BEGIN Records to process
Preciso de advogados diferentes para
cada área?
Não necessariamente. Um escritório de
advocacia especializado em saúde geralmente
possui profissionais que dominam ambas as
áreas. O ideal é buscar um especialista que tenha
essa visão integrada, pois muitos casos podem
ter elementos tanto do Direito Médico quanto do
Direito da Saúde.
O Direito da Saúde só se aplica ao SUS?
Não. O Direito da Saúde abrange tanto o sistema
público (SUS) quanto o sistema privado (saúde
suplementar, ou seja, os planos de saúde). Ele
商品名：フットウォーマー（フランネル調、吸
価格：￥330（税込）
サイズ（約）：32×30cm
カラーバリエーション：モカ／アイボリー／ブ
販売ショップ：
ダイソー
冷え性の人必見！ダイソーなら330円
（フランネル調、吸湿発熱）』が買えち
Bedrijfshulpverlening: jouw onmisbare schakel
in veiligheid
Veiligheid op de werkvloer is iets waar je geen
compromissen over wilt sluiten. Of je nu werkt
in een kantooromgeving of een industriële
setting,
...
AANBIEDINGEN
END Records to process
BEGIN Records to process
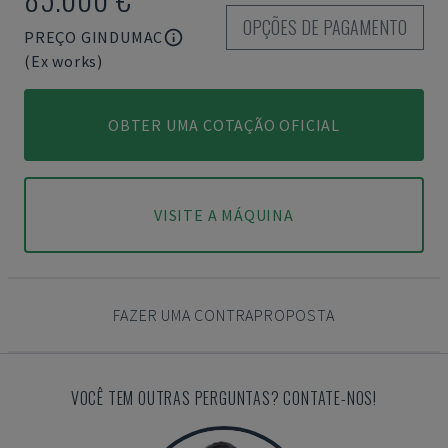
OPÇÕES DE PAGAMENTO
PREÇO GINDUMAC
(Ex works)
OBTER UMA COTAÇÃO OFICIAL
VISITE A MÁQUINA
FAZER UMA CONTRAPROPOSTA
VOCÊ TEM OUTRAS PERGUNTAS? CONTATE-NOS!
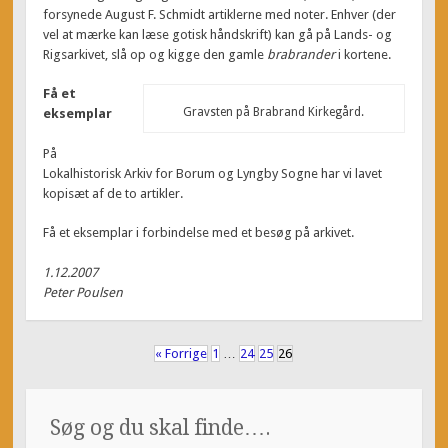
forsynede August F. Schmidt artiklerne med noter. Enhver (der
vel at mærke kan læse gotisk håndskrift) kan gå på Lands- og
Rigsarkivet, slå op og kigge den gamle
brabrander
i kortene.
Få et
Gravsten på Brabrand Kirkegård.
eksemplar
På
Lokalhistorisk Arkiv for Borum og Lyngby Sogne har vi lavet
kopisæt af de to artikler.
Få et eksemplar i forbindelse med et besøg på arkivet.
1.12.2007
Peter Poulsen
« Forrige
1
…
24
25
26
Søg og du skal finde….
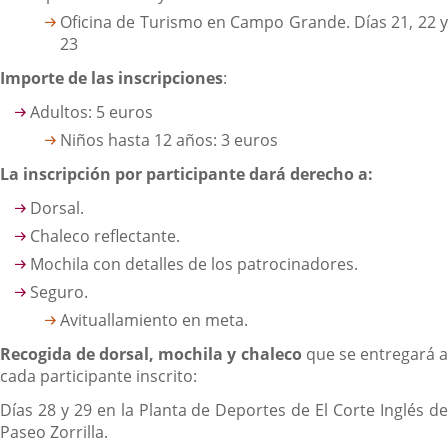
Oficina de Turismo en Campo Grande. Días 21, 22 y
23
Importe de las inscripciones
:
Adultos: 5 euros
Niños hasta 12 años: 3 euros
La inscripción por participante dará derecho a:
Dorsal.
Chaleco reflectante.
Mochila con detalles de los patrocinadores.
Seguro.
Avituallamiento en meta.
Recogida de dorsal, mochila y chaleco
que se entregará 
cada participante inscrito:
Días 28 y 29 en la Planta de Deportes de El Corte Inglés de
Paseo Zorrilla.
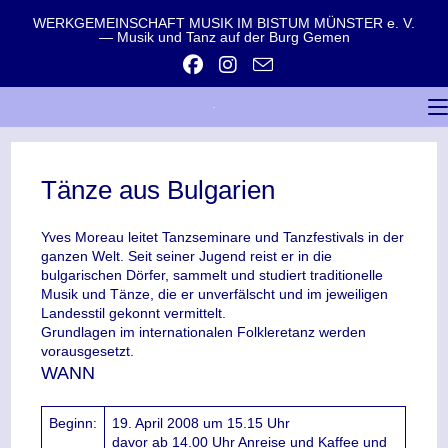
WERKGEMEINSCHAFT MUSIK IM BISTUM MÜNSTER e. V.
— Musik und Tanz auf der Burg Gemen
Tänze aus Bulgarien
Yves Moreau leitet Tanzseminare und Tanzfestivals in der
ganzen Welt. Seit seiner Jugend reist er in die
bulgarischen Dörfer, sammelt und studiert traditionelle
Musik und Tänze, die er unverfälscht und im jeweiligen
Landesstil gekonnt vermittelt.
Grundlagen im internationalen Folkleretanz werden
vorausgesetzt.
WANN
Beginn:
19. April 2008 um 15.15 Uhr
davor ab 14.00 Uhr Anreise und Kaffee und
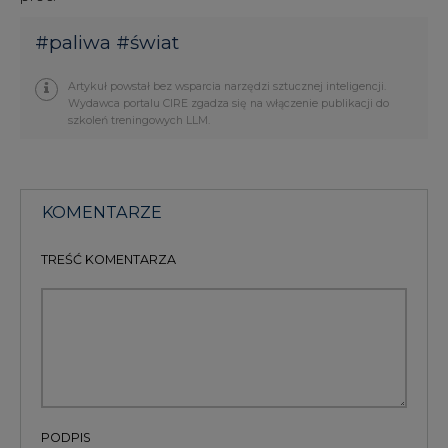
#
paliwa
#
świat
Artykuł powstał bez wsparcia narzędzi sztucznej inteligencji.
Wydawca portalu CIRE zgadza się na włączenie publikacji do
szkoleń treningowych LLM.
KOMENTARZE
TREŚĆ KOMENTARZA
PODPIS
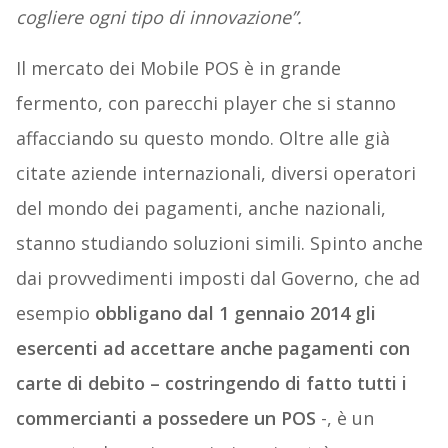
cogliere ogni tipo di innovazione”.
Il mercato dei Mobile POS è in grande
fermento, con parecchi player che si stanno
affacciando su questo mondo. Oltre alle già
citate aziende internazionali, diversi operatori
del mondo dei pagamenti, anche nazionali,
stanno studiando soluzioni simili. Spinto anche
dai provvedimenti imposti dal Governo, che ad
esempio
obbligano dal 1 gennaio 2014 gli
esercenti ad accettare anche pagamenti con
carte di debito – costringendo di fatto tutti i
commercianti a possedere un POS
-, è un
END Records to process
Starting from the records above, filter out all lines except those containing the word "stanno".

▸ **The answer**
fermento, con parecchi player che si stanno
stanno studiando soluzioni simili. Spinto anche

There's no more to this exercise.